Some of the key adult social care statistics outlined in the report are:
- Demand - There is a growing demand on local authorities for social care support. The number of support requests received by local authorities for adults aged 18-64 increased from 500,670 (2015-16) to 560,360 (2019-2020) and for adults aged 65 and over requests increased from 1,310,060 (2015-16) to 1,370,205 (2019-2020).
- Expenditure - continues to rise on social care.
- Support - The number of older adults receiving local authority long-term support has decreased, whilst short-term support offered has increased. The number of older adults aged 64 and year receiving long-term support decreased from 587,490 (2015-16) to 548,450 (2019-2020).
- Experience - Levels of satisfaction among service users for the care they receive are stable. They are lower for unpaid carers, which can reflect both the support they receive as carers or the services given to their cared-for person. The overall satisfaction of people who use services with their care and support aged 65 and over decreased from 62.6% (2015-16) to 61.5% (2019-2020).
- Workforce - Numbers of staff directly employed by local authorities in the care sector have increased, and vacancies have decreased. The number of adult social care jobs increased from 112,835 (2016) to 114,095 (2020) and vacancies decreased from 8,230 (2016) to 6,585 (2020). NHS Digital reported that there were 13,740 new starters (2016) which increased to 15,290 (2020) and fewer people are leaving, with 20,315 reported having left the sector (2016) and 13,980 leaving the sector (2020).
James Bullion, President of ADASS, said, ‘The report by NHSD reveals a number of indications about the rising and unacceptable levels of unmet needs for social care that now exist across all age groups.
‘The report is largely based on data that does not include the impact of the Covid-19 pandemic on the sector, however, it provides a great overview of the activity and expenditure submitted by Local Authorities, and it highlights the increased demand for care and support.
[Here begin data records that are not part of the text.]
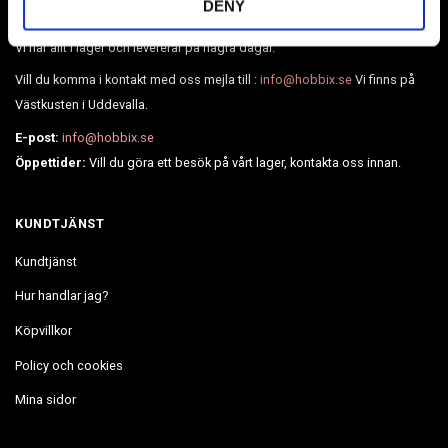
DENY
mycket mer.
Vi har allt i lager och levererar på några dagar.
Vill du komma i kontakt med oss mejla till :
info@hobbix.se
Vi finns på
Västkusten i Uddevalla.
E-post:
info@hobbix.se
Öppettider:
Vill du göra ett besök på vårt lager, kontakta oss innan.
KUNDTJÄNST
Kundtjänst
Hur handlar jag?
Köpvillkor
Policy och cookies
Mina sidor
We must always remember that social care is immense. It’s a complex system that includes unpaid carers, our invaluable workforce, and a strenuous effort to identify unmet needs across the nation.
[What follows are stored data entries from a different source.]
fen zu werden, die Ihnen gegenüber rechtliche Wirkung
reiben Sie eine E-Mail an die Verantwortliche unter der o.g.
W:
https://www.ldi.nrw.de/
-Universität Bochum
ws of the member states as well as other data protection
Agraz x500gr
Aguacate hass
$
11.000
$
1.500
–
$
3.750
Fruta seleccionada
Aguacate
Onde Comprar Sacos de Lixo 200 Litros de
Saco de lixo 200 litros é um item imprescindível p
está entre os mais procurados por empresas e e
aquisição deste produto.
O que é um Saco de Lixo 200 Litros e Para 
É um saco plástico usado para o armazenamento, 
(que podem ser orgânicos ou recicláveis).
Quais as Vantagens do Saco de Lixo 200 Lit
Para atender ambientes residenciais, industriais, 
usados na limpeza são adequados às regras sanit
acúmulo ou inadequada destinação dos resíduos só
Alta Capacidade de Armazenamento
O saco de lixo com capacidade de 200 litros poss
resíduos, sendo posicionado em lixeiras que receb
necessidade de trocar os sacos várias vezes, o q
‘After 25 years of inaction from successive governments, it is imperative that the Government addresses the underlying issues of the sector, provides a long-term plan and reform and adequate funding to ensure that this complex system can deliver a care fit for the 21st century.’
Visit the NHS Digital website to download the reports in full.
In 2019-20, local authorities spent a net £16.5 billion on care. Current demographic trends suggest a greater demand for care and increasingly complex care needs in the future, resulting in care forming an ever-increasing proportion of public expenditure.